PROVIDED INFORMATION:

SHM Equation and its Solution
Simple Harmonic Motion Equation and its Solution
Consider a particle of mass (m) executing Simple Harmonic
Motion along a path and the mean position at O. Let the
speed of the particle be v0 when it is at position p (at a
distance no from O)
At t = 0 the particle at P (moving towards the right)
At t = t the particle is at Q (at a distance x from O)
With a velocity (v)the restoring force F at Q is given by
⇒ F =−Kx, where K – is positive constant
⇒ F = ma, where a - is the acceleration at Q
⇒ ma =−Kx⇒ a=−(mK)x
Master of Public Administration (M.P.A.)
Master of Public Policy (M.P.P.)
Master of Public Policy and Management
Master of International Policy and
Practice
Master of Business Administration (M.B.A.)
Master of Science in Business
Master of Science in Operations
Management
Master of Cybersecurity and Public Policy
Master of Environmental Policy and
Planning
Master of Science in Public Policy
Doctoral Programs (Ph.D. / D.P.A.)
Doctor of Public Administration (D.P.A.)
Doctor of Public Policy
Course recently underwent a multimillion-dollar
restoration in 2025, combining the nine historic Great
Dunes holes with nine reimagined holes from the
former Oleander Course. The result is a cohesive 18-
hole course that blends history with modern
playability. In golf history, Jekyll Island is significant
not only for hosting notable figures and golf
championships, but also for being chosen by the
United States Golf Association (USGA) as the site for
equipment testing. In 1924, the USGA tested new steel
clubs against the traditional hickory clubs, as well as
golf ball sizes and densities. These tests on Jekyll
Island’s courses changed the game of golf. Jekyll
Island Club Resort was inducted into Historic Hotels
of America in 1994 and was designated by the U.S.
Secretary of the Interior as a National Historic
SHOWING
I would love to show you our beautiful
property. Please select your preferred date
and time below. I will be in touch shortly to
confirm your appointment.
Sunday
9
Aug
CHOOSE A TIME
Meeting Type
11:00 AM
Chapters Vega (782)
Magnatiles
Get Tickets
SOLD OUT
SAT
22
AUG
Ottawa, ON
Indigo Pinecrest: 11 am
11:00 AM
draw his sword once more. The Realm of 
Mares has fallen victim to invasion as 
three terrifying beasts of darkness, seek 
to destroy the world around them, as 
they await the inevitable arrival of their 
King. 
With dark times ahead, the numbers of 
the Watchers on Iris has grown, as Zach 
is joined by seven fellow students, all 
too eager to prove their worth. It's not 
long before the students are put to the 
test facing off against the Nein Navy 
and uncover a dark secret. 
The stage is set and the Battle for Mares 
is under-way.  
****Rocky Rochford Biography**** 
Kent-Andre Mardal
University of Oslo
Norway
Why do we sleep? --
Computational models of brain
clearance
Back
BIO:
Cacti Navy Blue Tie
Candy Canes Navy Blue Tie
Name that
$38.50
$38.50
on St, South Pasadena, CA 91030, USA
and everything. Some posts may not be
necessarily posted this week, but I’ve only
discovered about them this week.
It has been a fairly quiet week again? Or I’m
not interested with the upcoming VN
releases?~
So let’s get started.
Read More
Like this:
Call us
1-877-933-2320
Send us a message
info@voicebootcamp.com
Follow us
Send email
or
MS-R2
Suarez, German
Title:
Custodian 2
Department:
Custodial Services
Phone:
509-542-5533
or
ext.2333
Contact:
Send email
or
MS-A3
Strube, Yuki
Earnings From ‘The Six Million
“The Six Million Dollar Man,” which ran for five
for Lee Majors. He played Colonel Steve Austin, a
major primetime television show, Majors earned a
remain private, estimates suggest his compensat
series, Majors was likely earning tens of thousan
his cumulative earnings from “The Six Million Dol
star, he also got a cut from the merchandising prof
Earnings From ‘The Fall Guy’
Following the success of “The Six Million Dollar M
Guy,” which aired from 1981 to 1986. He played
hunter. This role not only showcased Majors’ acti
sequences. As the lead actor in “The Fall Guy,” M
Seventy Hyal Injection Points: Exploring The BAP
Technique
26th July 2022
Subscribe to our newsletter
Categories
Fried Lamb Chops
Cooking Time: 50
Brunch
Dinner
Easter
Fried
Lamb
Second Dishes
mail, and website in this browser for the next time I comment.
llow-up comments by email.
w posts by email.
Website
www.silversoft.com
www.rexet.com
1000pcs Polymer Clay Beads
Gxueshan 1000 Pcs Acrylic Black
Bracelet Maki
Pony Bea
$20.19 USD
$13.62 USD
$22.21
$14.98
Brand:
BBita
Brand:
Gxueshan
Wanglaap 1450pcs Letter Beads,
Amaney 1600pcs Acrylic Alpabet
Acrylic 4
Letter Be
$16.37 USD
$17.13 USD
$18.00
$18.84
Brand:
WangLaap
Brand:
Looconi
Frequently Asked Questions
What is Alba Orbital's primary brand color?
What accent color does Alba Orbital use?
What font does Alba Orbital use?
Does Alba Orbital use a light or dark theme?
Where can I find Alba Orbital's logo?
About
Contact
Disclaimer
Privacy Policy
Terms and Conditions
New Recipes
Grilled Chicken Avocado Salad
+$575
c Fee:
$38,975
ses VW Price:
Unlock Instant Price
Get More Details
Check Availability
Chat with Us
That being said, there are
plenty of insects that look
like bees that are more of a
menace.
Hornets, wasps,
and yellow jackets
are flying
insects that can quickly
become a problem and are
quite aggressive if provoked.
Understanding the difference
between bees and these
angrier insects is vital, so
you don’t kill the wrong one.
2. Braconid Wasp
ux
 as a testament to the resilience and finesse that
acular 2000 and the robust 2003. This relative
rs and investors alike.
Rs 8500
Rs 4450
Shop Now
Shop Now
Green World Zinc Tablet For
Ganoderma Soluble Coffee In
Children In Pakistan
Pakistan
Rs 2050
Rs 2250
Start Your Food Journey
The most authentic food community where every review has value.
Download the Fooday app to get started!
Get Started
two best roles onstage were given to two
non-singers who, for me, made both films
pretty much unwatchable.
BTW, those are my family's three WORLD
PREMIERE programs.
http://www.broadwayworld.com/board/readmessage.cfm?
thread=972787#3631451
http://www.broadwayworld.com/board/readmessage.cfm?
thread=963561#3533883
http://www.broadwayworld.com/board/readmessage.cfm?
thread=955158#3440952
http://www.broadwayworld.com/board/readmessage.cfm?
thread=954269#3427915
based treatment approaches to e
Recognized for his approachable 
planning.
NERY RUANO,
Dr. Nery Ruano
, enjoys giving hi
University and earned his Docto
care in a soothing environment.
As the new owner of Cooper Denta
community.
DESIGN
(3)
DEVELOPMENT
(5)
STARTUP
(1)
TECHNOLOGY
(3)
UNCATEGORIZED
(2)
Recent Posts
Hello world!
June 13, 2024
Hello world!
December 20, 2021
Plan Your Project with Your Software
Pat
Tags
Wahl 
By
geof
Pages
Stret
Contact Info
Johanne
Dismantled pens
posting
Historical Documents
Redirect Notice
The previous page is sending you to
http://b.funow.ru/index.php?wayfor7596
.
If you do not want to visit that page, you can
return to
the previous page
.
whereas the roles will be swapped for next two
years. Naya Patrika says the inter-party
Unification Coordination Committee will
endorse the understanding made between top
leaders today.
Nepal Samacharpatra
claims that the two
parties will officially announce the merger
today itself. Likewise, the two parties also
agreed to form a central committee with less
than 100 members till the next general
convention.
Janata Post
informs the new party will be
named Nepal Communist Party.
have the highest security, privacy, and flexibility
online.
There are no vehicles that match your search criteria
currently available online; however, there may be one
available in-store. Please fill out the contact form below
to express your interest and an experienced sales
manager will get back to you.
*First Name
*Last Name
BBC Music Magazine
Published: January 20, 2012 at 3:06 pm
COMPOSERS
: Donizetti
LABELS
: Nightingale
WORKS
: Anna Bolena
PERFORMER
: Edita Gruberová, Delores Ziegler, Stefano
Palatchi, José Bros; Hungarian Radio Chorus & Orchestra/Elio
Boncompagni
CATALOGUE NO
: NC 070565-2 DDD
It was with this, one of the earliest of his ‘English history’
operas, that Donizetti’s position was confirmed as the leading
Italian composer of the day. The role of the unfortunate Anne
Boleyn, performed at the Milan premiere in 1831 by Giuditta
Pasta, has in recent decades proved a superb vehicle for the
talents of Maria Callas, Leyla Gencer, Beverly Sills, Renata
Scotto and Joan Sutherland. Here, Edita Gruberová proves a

EXERCISE:
Give again, word for word, every line from the one holding "Published: January 20, 2012 at 3:06 pm" to the end of the data.

THE COMPLETED TASK:
Published: January 20, 2012 at 3:06 pm
COMPOSERS
: Donizetti
LABELS
: Nightingale
WORKS
: Anna Bolena
PERFORMER
: Edita Gruberová, Delores Ziegler, Stefano
Palatchi, José Bros; Hungarian Radio Chorus & Orchestra/Elio
Boncompagni
CATALOGUE NO
: NC 070565-2 DDD
It was with this, one of the earliest of his ‘English history’
operas, that Donizetti’s position was confirmed as the leading
Italian composer of the day. The role of the unfortunate Anne
Boleyn, performed at the Milan premiere in 1831 by Giuditta
Pasta, has in recent decades proved a superb vehicle for the
talents of Maria Callas, Leyla Gencer, Beverly Sills, Renata
Scotto and Joan Sutherland. Here, Edita Gruberová proves a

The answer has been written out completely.